Antibiotics in Dentistry
In this blog post I'll address antibiotics in dentistry. The topic is of particular interest as of late as many guidelines have changed in recent years causing much confusion for dentists, dental patients, and physicians. The confusion has been so great that a few months ago a study was released by the Journal of the American Medical Association reporting that over 80% of antibiotic prescriptions by dentists were unnecessary. You read that correct; over eighty percent!
Before you start asking why dentists are so bad at prescribing, let me give you a little background. As dentists, we prescribe antibiotics for the two main reasons of active infections and prevention of infections. The unnecessary over prescribing of antibiotics is mostly in the attempt to prevent infections; otherwise known as premedication. This has historically been used for patients with heart conditions and artificial joints where the patient takes a high dose of antibiotics prior to a dental appointment. The theory was that the dental appointment would lead to a higher amount of bacteria from the mouth entering the bloodstream and thus travelling to the heart or artificial joint.
Nearly twenty years ago when I started my career, we were told by the physician groups to prescribe antibiotics for everything from a heart murmur to every joint replacement patient for the rest of their lives. As dentists we were just doing what the medical community had recommended through the American Heart Association (AHA) and the American Academy of Orthopedic Surgeons (AAOS) guidelines.

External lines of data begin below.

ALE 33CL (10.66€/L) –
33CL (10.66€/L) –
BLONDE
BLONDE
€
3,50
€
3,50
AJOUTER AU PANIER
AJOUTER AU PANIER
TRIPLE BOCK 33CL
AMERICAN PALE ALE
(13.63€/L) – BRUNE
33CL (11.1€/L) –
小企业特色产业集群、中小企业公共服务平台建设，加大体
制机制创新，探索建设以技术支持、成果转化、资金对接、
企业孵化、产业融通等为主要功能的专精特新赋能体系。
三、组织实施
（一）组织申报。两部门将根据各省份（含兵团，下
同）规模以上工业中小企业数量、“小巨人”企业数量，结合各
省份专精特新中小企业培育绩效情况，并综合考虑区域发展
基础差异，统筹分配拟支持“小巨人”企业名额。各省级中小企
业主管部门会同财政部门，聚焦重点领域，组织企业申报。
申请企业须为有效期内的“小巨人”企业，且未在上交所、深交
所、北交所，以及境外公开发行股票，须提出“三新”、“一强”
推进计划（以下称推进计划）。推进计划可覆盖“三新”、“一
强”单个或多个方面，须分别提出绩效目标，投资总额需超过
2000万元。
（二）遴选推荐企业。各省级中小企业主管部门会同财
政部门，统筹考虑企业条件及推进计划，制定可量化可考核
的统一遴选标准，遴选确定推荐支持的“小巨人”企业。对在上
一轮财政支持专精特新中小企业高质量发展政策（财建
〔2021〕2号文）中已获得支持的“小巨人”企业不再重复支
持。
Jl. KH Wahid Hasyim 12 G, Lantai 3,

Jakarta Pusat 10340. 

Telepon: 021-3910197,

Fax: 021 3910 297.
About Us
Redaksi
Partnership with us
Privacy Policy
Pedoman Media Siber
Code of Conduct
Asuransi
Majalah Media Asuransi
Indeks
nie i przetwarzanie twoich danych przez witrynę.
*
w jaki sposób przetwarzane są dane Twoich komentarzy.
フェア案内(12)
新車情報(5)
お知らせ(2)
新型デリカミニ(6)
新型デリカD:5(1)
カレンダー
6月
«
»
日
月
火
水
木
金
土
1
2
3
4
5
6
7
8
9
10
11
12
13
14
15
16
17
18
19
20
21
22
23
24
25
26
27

The confusion today comes from the fact that the guidelines have been adjusted several times and currently very few people need premedication. The AHA guidelines were updated in 2007 to state that only those with artificial heart valves require a premedication. The AAOS guidelines from 2013 state only those with artificial joints who have severely compromised immune systems require premedication. The challenge comes from the fact that many orthopedic surgeons have not followed the guidelines and are telling patients to continue to take the antibiotics because that is the way they have always done it – therefore many dentists are feeling pressured to prescribe when it is not necessary. In the same way, patients are demanding the antibiotic prescriptions because they are scared of an infection due to being told previously there was a risk. The current research shows there are greater risks of taking the antibiotics versus not premedicating.
Now that you have the background, let’s get to the practical part – why does this matter? The reason is antibiotic resistance. Through the overuse of antibiotics, there has been an alarming increase in antibiotic resistant infections and more and more antibiotics are becoming ineffective. This is a serious issue facing all of us and the risk of so called ‘super bugs’ becomes more real with fewer antibiotics that work to treat them. Therefore, it may seem like a small thing to take an antibiotic yourself and you may feel you are willing to take the risk. But, in fact, the more people do this puts all of us at risk.

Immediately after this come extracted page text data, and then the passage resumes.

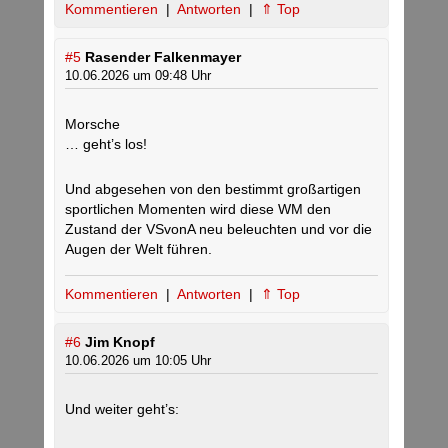
Kommentieren
|
Antworten
|
⇑ Top
#5
Rasender Falkenmayer
10.06.2026 um 09:48 Uhr
Morsche
… geht’s los!
Und abgesehen von den bestimmt großartigen
sportlichen Momenten wird diese WM den
Zustand der VSvonA neu beleuchten und vor die
Augen der Welt führen.
Kommentieren
|
Antworten
|
⇑ Top
#6
Jim Knopf
10.06.2026 um 10:05 Uhr
Und weiter geht’s:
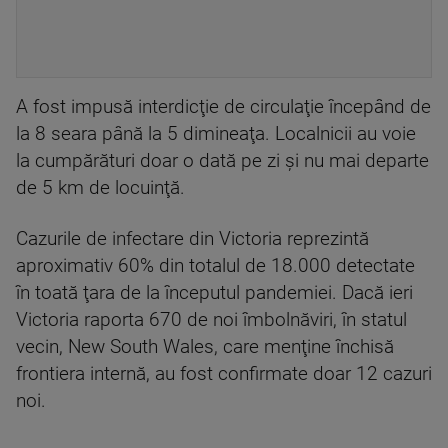
A fost impusă interdicţie de circulaţie începând de
la 8 seara până la 5 dimineaţa. Localnicii au voie
la cumpărături doar o dată pe zi şi nu mai departe
de 5 km de locuinţă.
Cazurile de infectare din Victoria reprezintă
aproximativ 60% din totalul de 18.000 detectate
în toată ţara de la începutul pandemiei. Dacă ieri
Victoria raporta 670 de noi îmbolnăviri, în statul
vecin, New South Wales, care menţine închisă
frontiera internă, au fost confirmate doar 12 cazuri
noi.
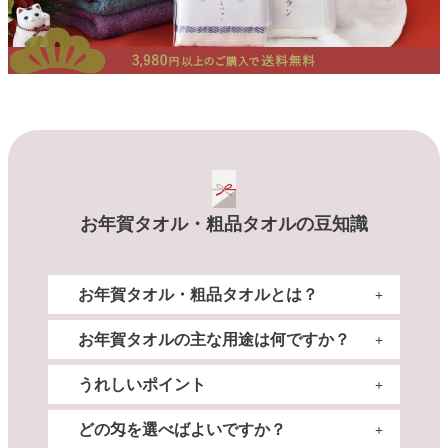
お年賀タオル・粗品タオルの豆知識
お年賀タオル・粗品タオルとは？
お年賀タオルの主な用途は何ですか？
熨斗（のし）紙が付いた名入れタオルのことを指
します。
うれしいポイント
熨斗は、贈り物に気持ちを添えるための伝統的な
年末年始のご挨拶をはじめ、企業や店舗のご挨拶
飾りで、表書き（例：ご挨拶、御年賀）や、贈り
回りなどの販促活動に、新規オープンや周年記念
どの匁を選べばよいですか？
主の名前（会社名・店舗名・個人名など）が印刷
のノベルティとして広く活用されています。
1枚あたり数百円とコストパフォーマンスに優れ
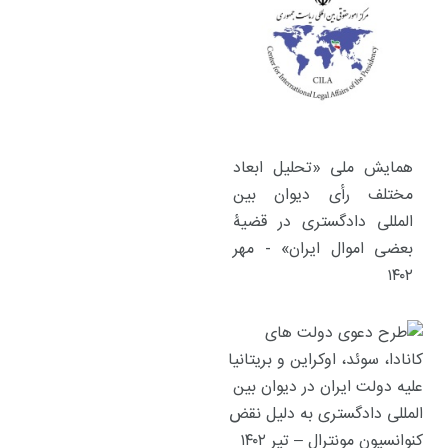
همایش ملی «تحلیل ابعاد
مختلف رأی دیوان بین
المللی دادگستری در قضیۀ
بعضی اموال ایران» - مهر
۱۴۰۲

Even though this article relates to dentistry, I’ll close by sharing some tips that you can use to help prevent and control the spread of antibiotic resistance:
Use antibiotics only when prescribed by a health professional.
Never demand antibiotics from your health professional if they don’t recommend them.
Always follow the instructions for taking any prescribed antibiotics, don’t stop taking them before the prescriptions states.
Never share or use leftover antibiotics.
Never self-prescribe, buy unregulated foreign antibiotics, or use veterinary antibiotics.
Practice good hygiene by washing hands, adequately cooking food, and avoiding people when sick.